Raising a Bilingual Child
There are many misconceptions surrounding raising a bilingual child. Many parents fear it will confuse their child, lead to speech delays, and even hurt their I.Q. and verbal development. These fears have a deep-rooted history in child psychology, but recent studies have found that most of them simply aren't true. Speaking multiple languages has almost no negative long-term effects on a child's learning. In fact, it gives your child what psychologist Ellen Bialystok calls "the bilingual advantage", which helps to strengthen their mental development.
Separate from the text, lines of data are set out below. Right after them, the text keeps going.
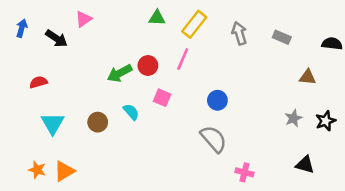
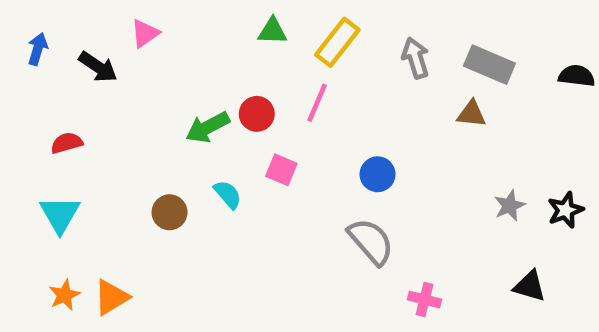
gray rectangle: (282, 37) -> (489, 65), size x1.5
brown triangle: (308, 77) -> (472, 114), moved
cyan triangle: (53, 123) -> (60, 215), moved
orange star: (37, 170) -> (64, 295), turned 30

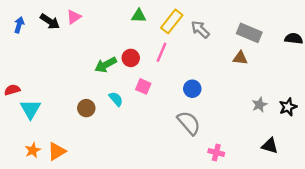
gray arrow: (416, 58) -> (200, 29), moved, turned -30
black arrow: (98, 67) -> (50, 21), moved
red semicircle: (67, 143) -> (12, 90), moved

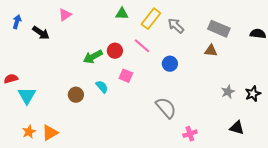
black arrow: (50, 21) -> (41, 33), moved
pink line: (162, 52) -> (142, 46), turned -72
blue circle: (192, 89) -> (170, 64), moved
pink cross: (216, 153) -> (190, 134), turned -32

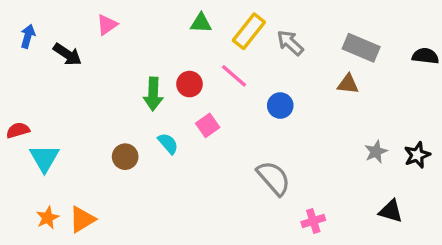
green arrow: (93, 57) -> (153, 94), turned -60
pink square: (126, 76) -> (208, 125), turned 32

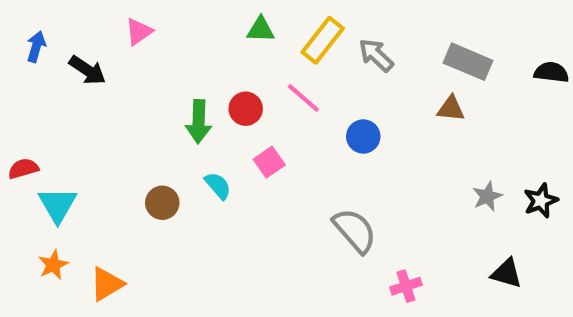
orange star: (48, 218) -> (53, 265), moved

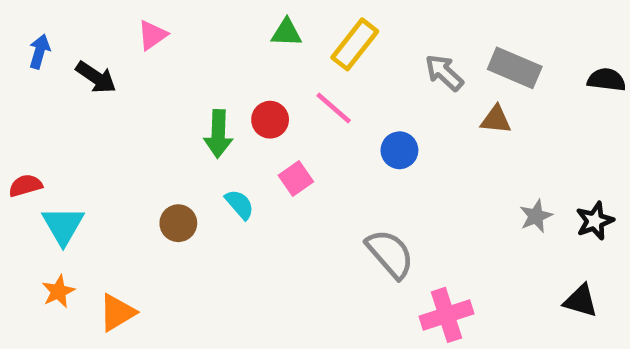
gray arrow: (376, 55) -> (444, 73), moved
black triangle: (506, 273) -> (581, 301), moved
pink cross: (406, 286) -> (447, 315), size x1.5

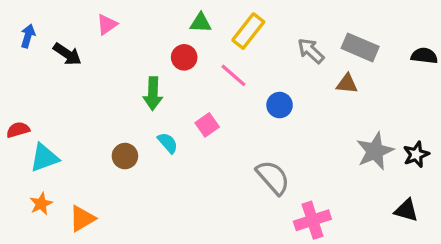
red circle: (270, 120) -> (184, 57), moved
gray star: (536, 216) -> (375, 151), size x1.6
cyan triangle: (63, 226) -> (44, 158), turned 40

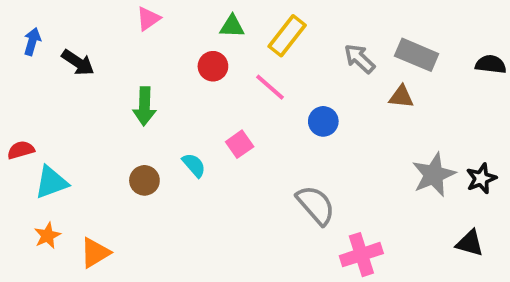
pink triangle: (107, 24) -> (148, 19), moved
green arrow: (153, 94) -> (144, 106), moved

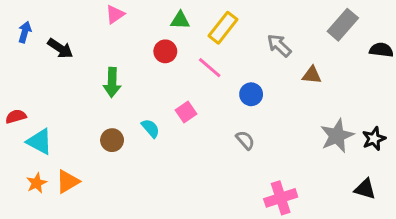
gray rectangle: (417, 55) -> (343, 25), moved, turned -72
cyan triangle: (51, 182) -> (40, 142), turned 48
gray semicircle: (316, 205) -> (245, 140), moved, size x0.6
orange triangle: (95, 253) -> (68, 182), moved

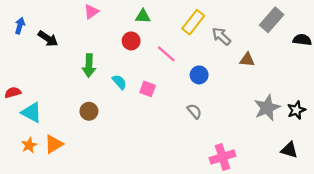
yellow rectangle: (223, 28) -> (193, 22), moved
pink square: (186, 112) -> (148, 89), turned -35
cyan semicircle: (151, 128) -> (119, 82), moved

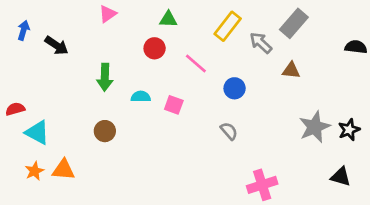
gray rectangle: (272, 20) -> (294, 23), moved
cyan semicircle: (119, 82) -> (141, 97), turned -49
orange triangle: (54, 144) -> (63, 170), turned 36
This happens in a number of ways. Part of being bilingual is relying more on your executive controls, which helps with planning, problem solving and performing difficult mental tasks. Since bilingual children do this more, they become more efficient at it, which leads to longer attention spans, better academic performance and helps them to multitask more easily.
Boosting Mental Development
Being bilingual also strengthens a child's mental development in a number of other ways, too. Bilingual children often engage in higher cognitive thinking at a younger age, such as being able to associate multiple words with one object. Speaking two languages also requires their brain to choose the right word while blocking words from the other language, which is great brain training and allows them to process conflicts quicker in other situations. Children who grow up in a bilingual environment also have to focus more on the cues of their two languages, which can also make them better at observing the world around them.
Of course, raising your child to be bilingual will not instantly turn them into a super genius. A recent study by the University of Edinburgh found that, while bilingual children were more developed in some areas, overall the difference between bilingual and monolingual children were minor.
However, even if the benefits of raising your child to be bilingual are not as strong as originally thought, it certainly won't put them at a disadvantage. Being raised bilingual also has a range of other benefits. It gives your child a connection with their parents' heritage, gives them a stronger sense of identity, helps make them more culturally sensitive, makes it easier for them to learn other languages, and can even delay Parkinson's Disease and Alzheimer's later in life.